===== AVAILABLE DATA =====

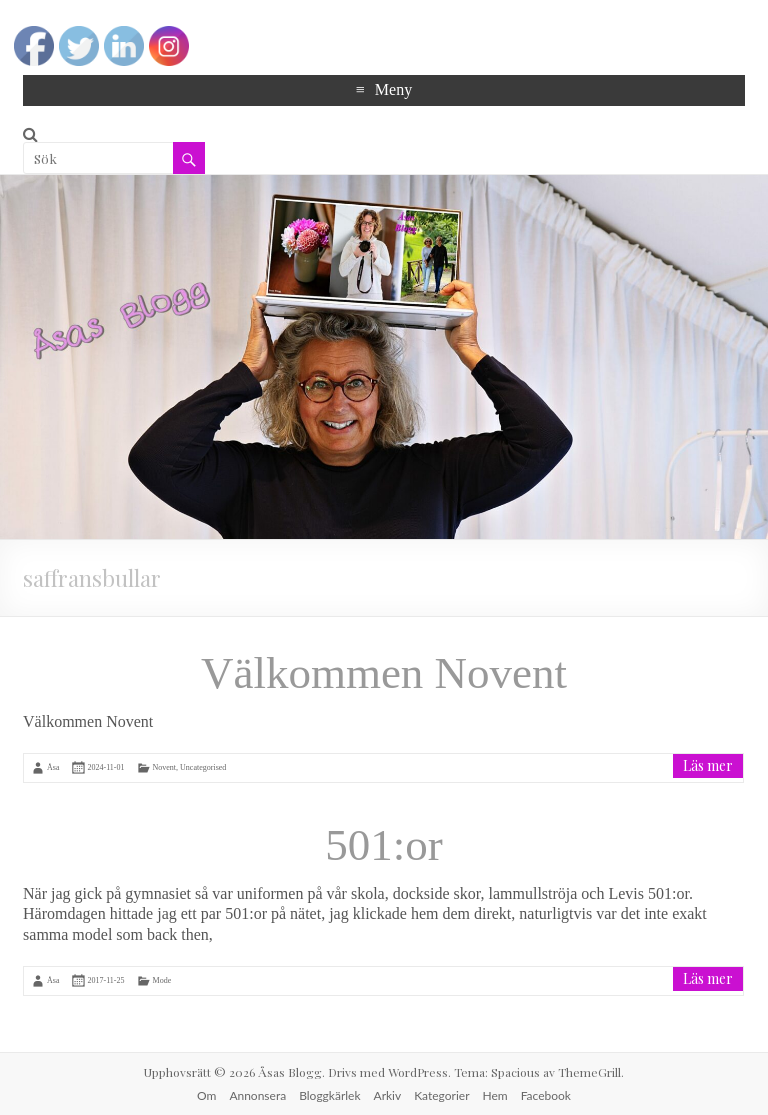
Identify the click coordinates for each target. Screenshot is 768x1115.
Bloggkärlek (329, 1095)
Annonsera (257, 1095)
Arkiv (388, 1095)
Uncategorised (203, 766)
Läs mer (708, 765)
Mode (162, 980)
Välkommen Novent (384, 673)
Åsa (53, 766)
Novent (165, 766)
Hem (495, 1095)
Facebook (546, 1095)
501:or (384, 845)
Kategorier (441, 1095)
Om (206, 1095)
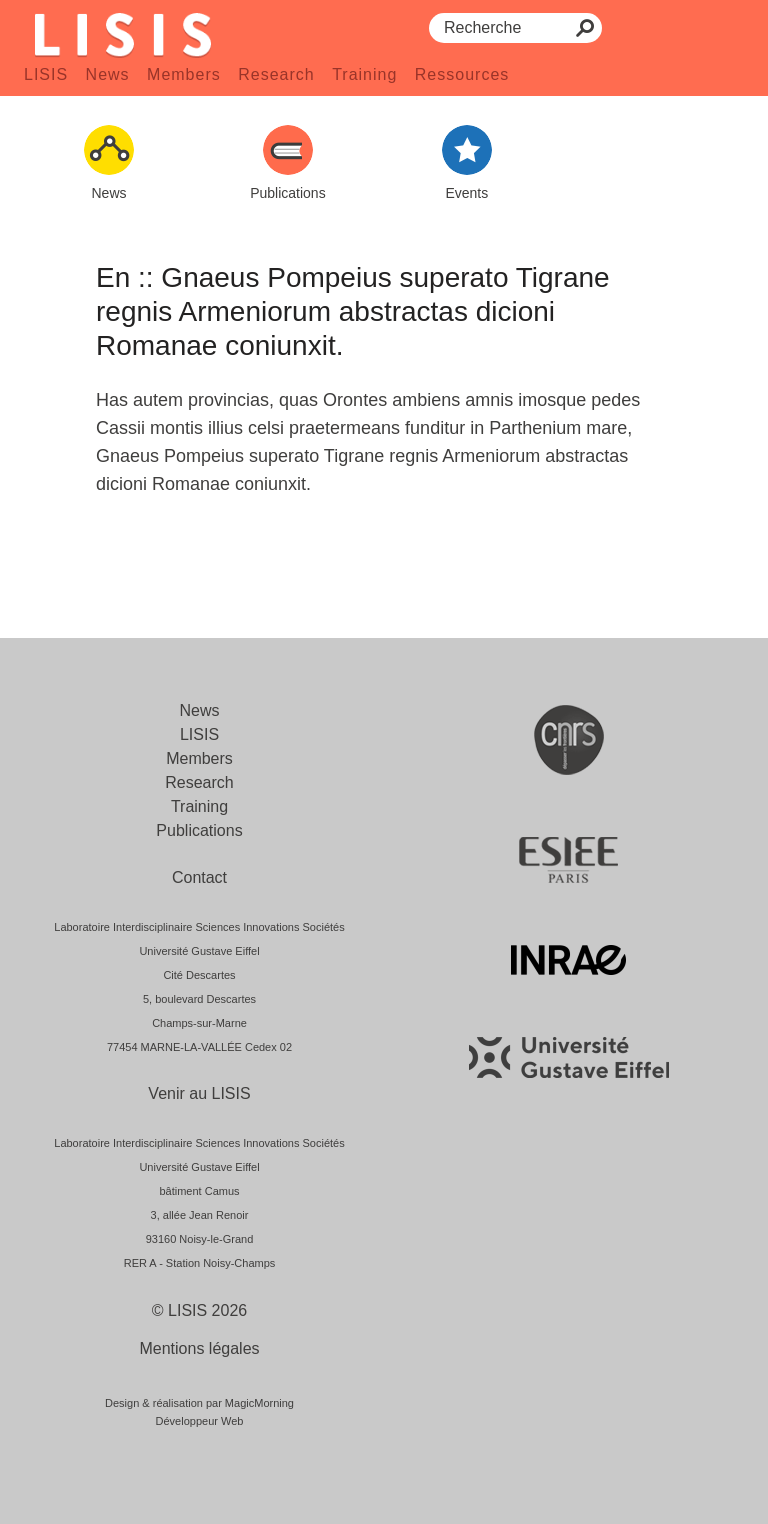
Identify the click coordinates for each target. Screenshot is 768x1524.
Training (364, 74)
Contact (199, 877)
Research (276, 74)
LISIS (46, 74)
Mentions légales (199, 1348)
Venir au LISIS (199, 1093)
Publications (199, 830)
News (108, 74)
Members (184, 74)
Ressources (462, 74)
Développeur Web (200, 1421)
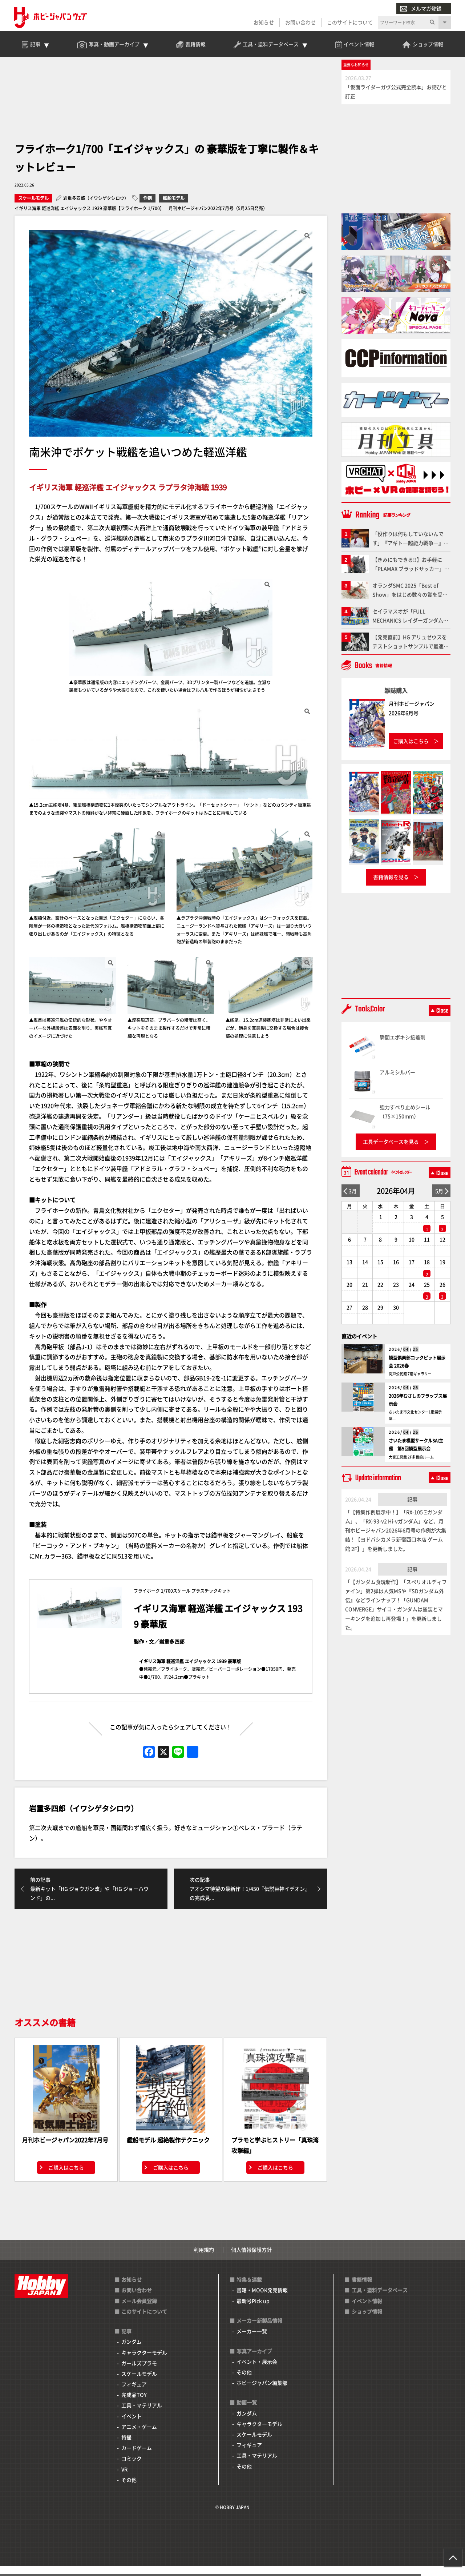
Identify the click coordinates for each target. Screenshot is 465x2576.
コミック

=====
===== AVAILABLE DATA =====

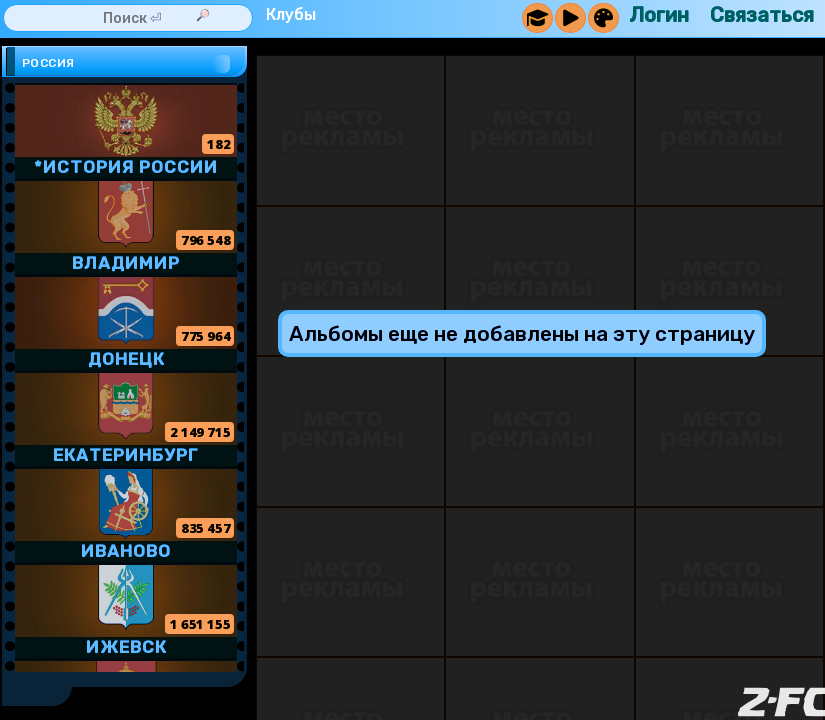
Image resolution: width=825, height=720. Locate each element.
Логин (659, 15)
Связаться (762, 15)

=====

* _EXERCISE AIM_:
Your answer should consist of the lines above between those holding "Läs mer (708, 765)" and "Contact (199, 877)", inclusive, reproduced word for word and without pictures.

* _RESPONSE BOX_:
Läs mer (708, 765)
Mode (162, 980)
Välkommen Novent (384, 673)
Åsa (53, 766)
Novent (165, 766)
Hem (495, 1095)
Facebook (546, 1095)
501:or (384, 845)
Kategorier (441, 1095)
Om (206, 1095)
Identify the click coordinates for each target. Screenshot is 768x1524.
Training (364, 74)
Contact (199, 877)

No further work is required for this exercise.